Christian missionaries? No, but their story offers followers of Jesus an interesting mirror from which to consider our own outreach efforts. Sue Fishkoff’s book The Rebbe’s Army: Inside The World Of Chabad Lubavitch (Schocken/Random House, 2009) is a compelling look at a movement that is characterized by aggressive and contemporary outreach to other Jews by a group who seems to be locked in another time, place and culture – say, 19th century Lithuania or Poland, which is where the movement gained steam, or the Orthodox enclave of Crown Heights, Brooklyn, which is where it is headquartered today.

Fishkoff’s profile of the Chabad Lubavtich movement, a sect of Orthodox Judaism that blends elements of mysticism with strict Torah observance. Lubavitchers have been led by 7 charismatic rabbis. The last official leader of the movement was Rabbi Menachem Mendel Schneerson, who died in 1994. Even without a central leader, the movement has continued to grow in the wake of Rabbi Schneerson’s death. Many of Rabbi Schneerson’s followers view him a Messianic figure (some believe he is the Messiah himself), since in both life and death he inspires and empowers them to do everything in their power to turn other Jews back to God, which they believe will serve to repair all of creation

The Rebbe’s Army describes the fanatical devotion of Rabbi Schneerson’s followers, who still write him letters, pray at his grave, and savor every word he ever wrote. This devotion has led his followers to do Jewish outreach with a zeal not typical of much of the rest of the Jewish community – certainly not the Reformed or Conservative movements, and not most of the Orthodox groups, either. Fishkoff describes many facets of the Lubavitchers’ outreach efforts including creating Chabad Houses on college campuses to connect with Jewish students, presiding over public menorah lightings at Chanukah, holding Seders in far-flung locations in Asia where many young Israelis head after they’ve completed their mandatory military service, and connecting with politicians and patrons who can fund their cause and advance their agenda – Jewish or not. But the heart of the Lubavitchers’ efforts can be characterized by the work of Yossi Greenburg, who lives in Anchorage, Alaska. 1,500 Jews live in the city; another 1,500 live scattered around the rest of the state. Once a month, Greenburg takes a two-hour flight in a puddle jumper, then a 40-minute drive to the town of Sterling to tutor a 14 year-old boy to prepare him for his bar mitzvah ceremony. And Greenburg does it all without charge to the boy’s family.

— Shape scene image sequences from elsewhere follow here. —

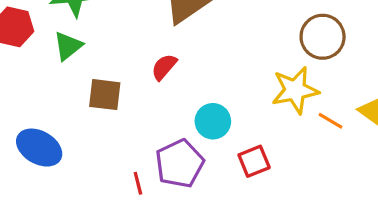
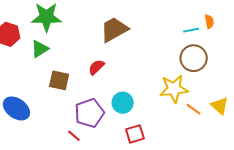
red square: (254, 161) -> (135, 134), moved
purple pentagon: (180, 164) -> (89, 113), moved
red line: (138, 183) -> (74, 136), turned -40

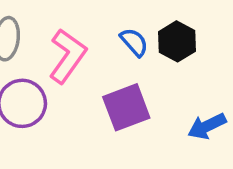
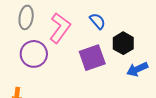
black hexagon: (177, 41) -> (123, 43), moved

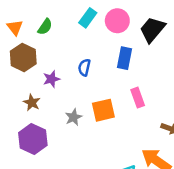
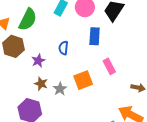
green semicircle: (45, 27) -> (28, 20), size x1.6
brown star: (32, 103) -> (41, 84), moved

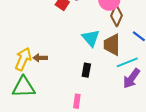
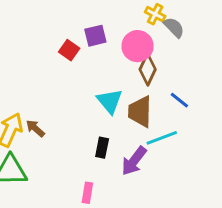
brown arrow: (40, 58) -> (35, 128), turned 40
purple arrow: (131, 78) -> (134, 161), moved

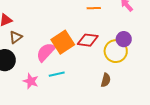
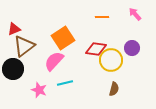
brown triangle: (16, 37) -> (24, 46), size x1.6
orange square: (63, 42) -> (63, 38), moved
yellow circle: (116, 51) -> (111, 60), moved

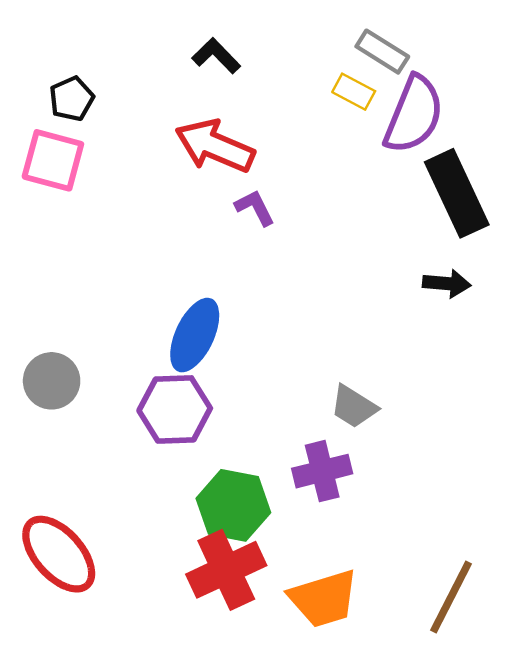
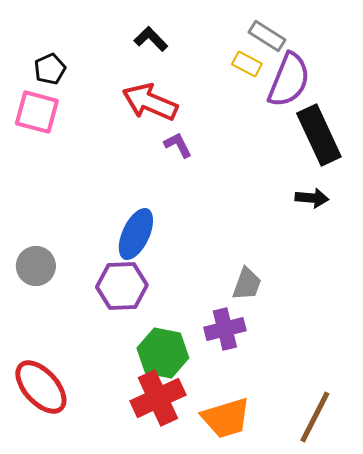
gray trapezoid: (354, 407) -> (247, 284), turned -102

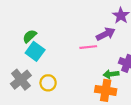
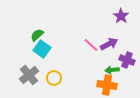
purple arrow: (106, 34) -> (109, 44), moved
pink line: (88, 47) -> (91, 45), turned 49

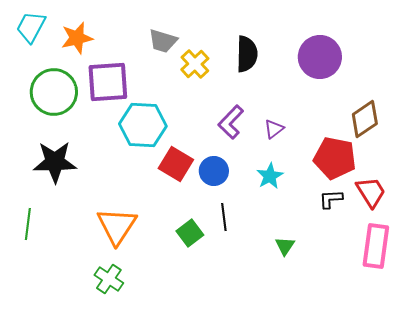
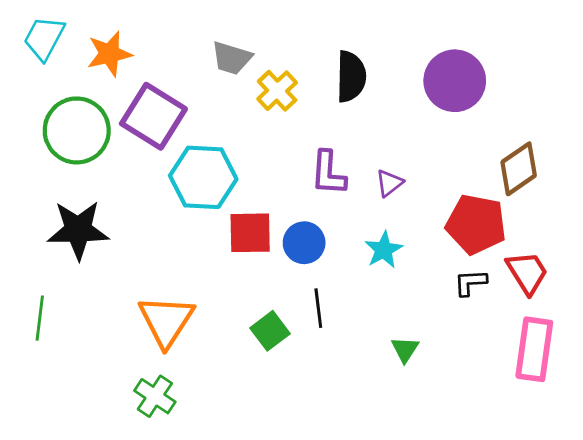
purple square: (108, 82) -> (153, 116), turned 36
purple L-shape: (231, 122) -> (328, 173), turned -40
red square: (176, 164) -> (250, 233), turned -32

Fishkoff, a journalist, tells compelling stories to give readers a peek inside the Chabad world. The Publisher’s Weekly review of the book captures the flavor of her storytelling: “Though Fishkoff makes an effort to include some individuals’ critiques of the movement, this is by no means an expose; one leaves the book sharing her own tender admiration for the energetic dedication of the Rebbe’s followers.” For me, this was the book’s weakness. I would have appreciated a bit of balance to the mostly-glowing descriptions of Chabad life – perhaps a chapter or two devoted to those who’ve left the movement, struggled with its interior culture, or failed on their mission.

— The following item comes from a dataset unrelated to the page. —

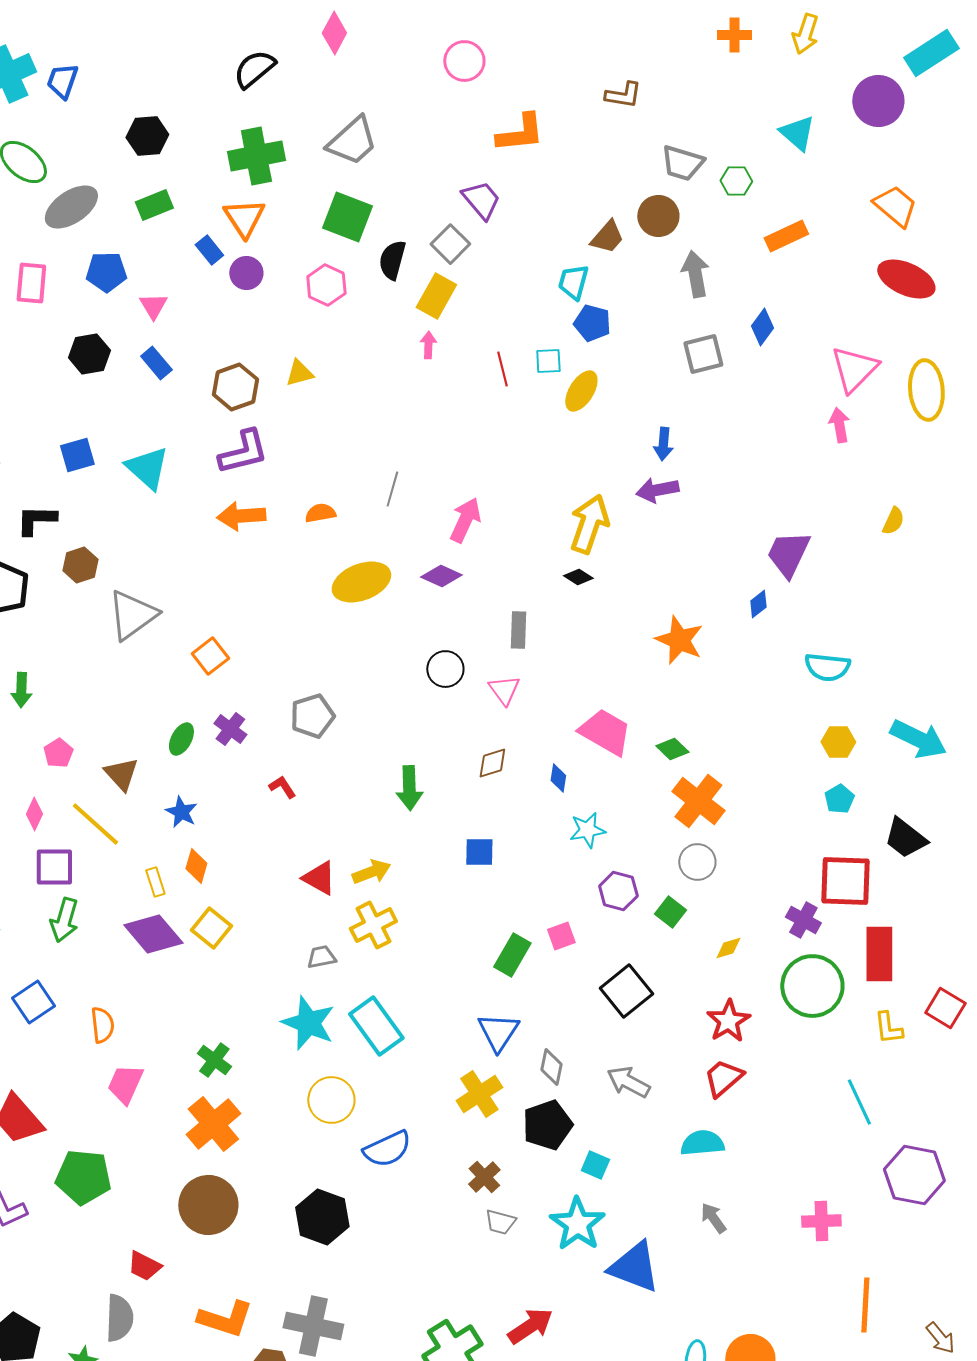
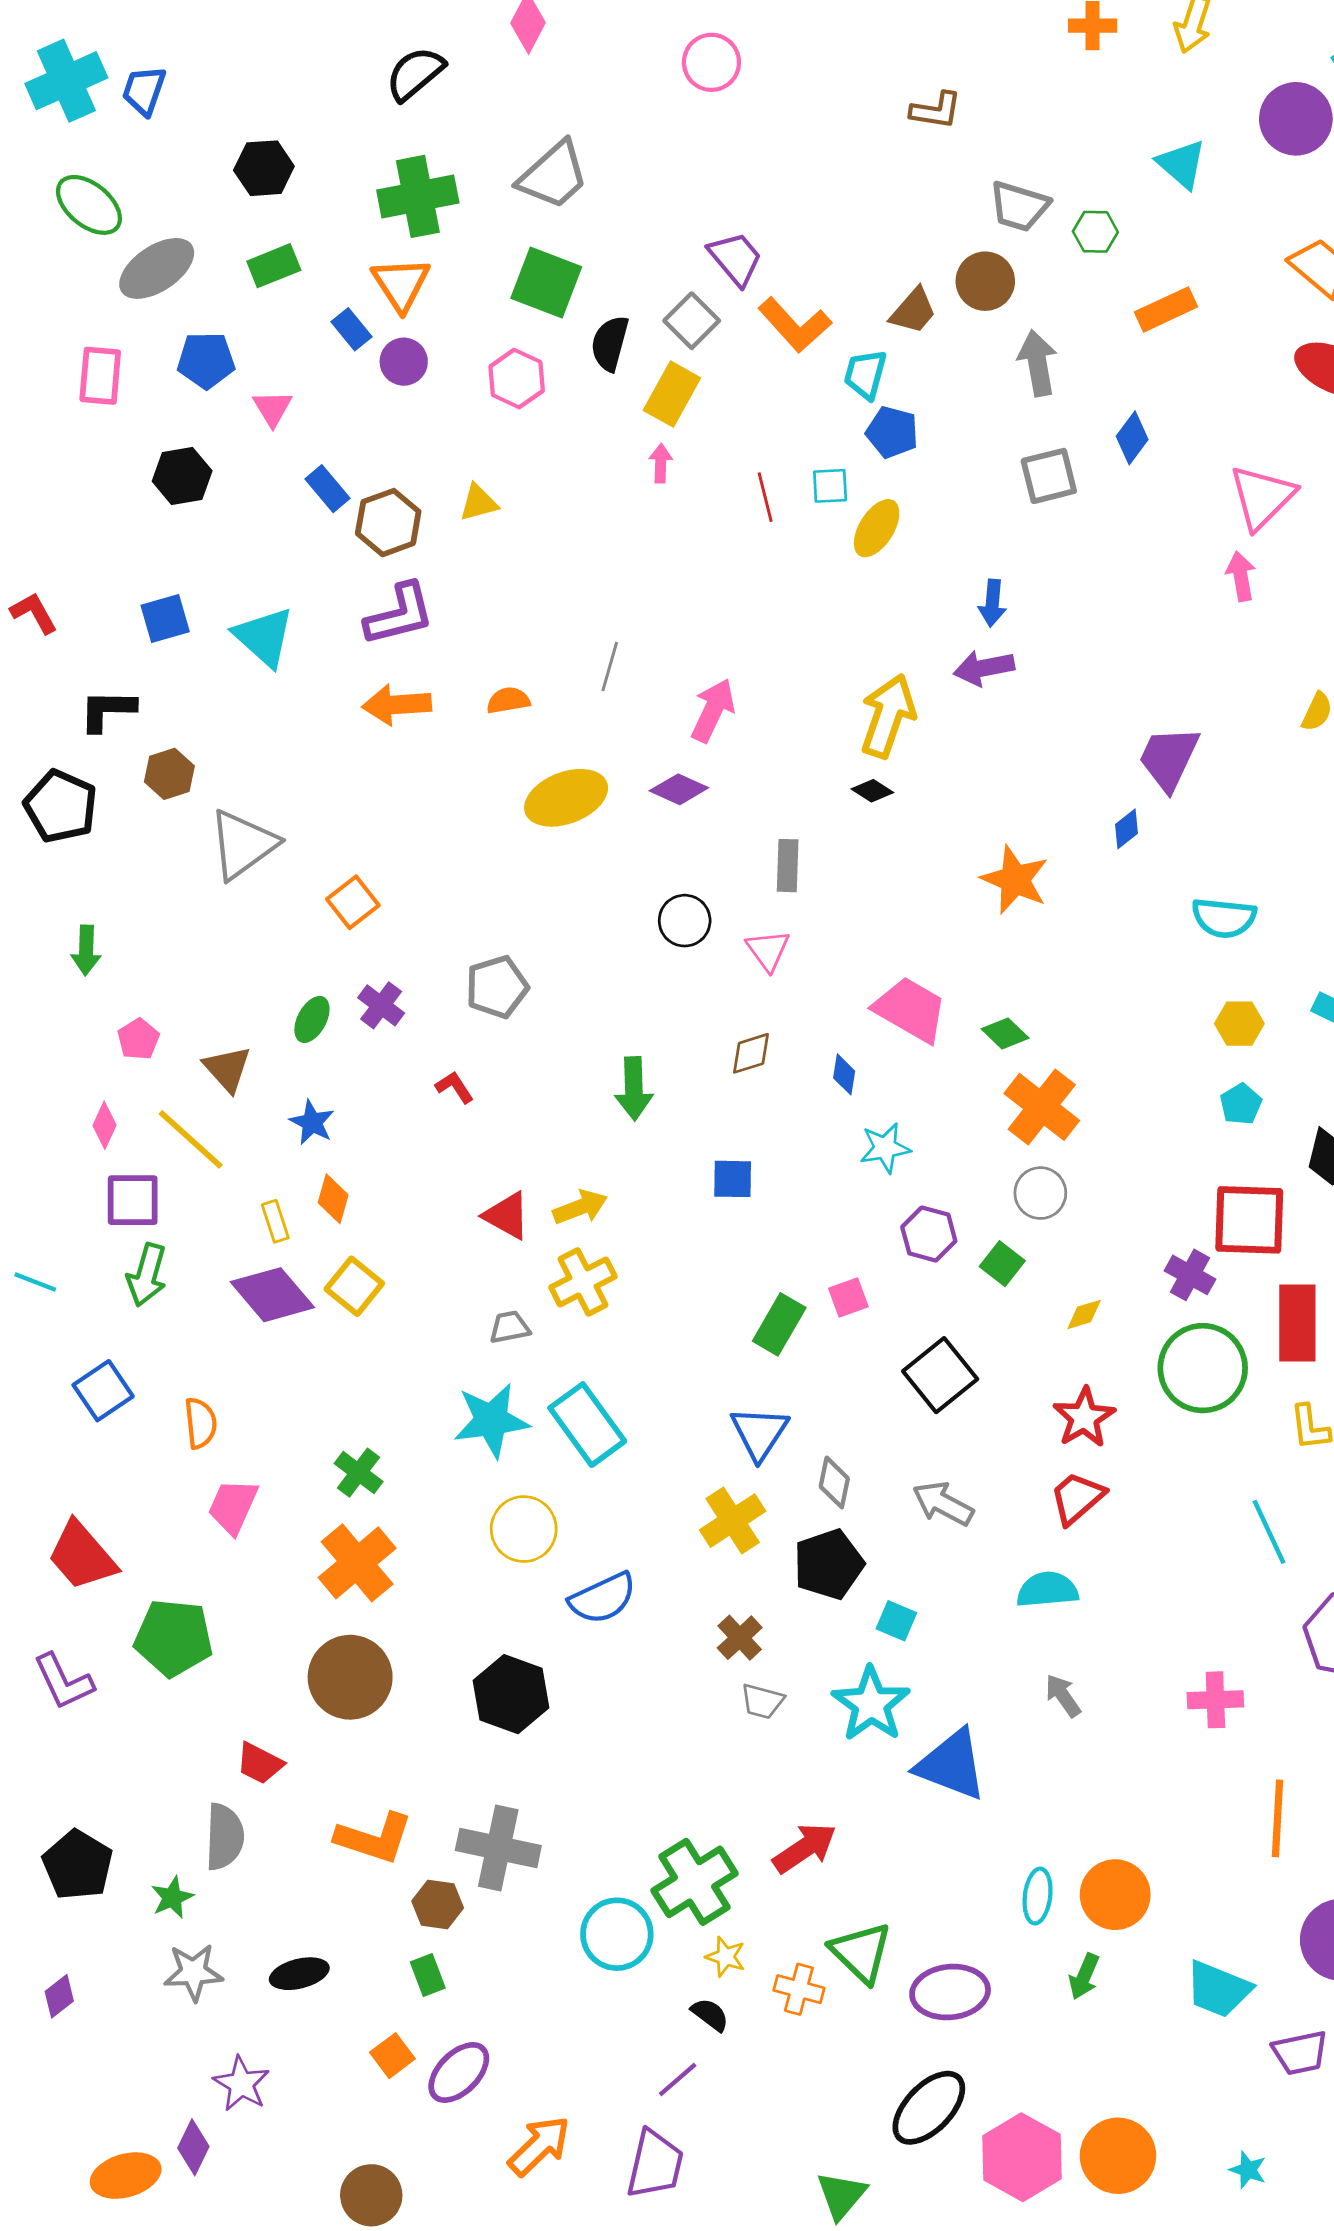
orange L-shape: (520, 133) -> (795, 325), moved, turned 54
blue rectangle: (156, 363) -> (327, 489), moved
cyan star: (308, 1023) -> (491, 1420), turned -30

I’ve heard Christian missionary stories since nearly the very first day I came to faith in Jesus my Messiah. The narrative – leave everything, move to a far-away land and do whatever it takes to help someone connect with God in obedience to Jesus’  command to go as his ambassador to the ends of the earth - is as familiar to me as names like Hudson Taylor or Amy Carmichael. Though there are differences a-plenty between the Lubavitchers’ beliefs and those of a “lifer” cross-cultural Christian missionary, what struck me as I read were the similarities: giving one’s life over to God’s service with the single-minded purpose of helping others know and follow him. It was an unexpected challenge to my own faith, and a reminder that I have been called, not to comfort, but action; to march in the footsteps of my resurrected Redeemer.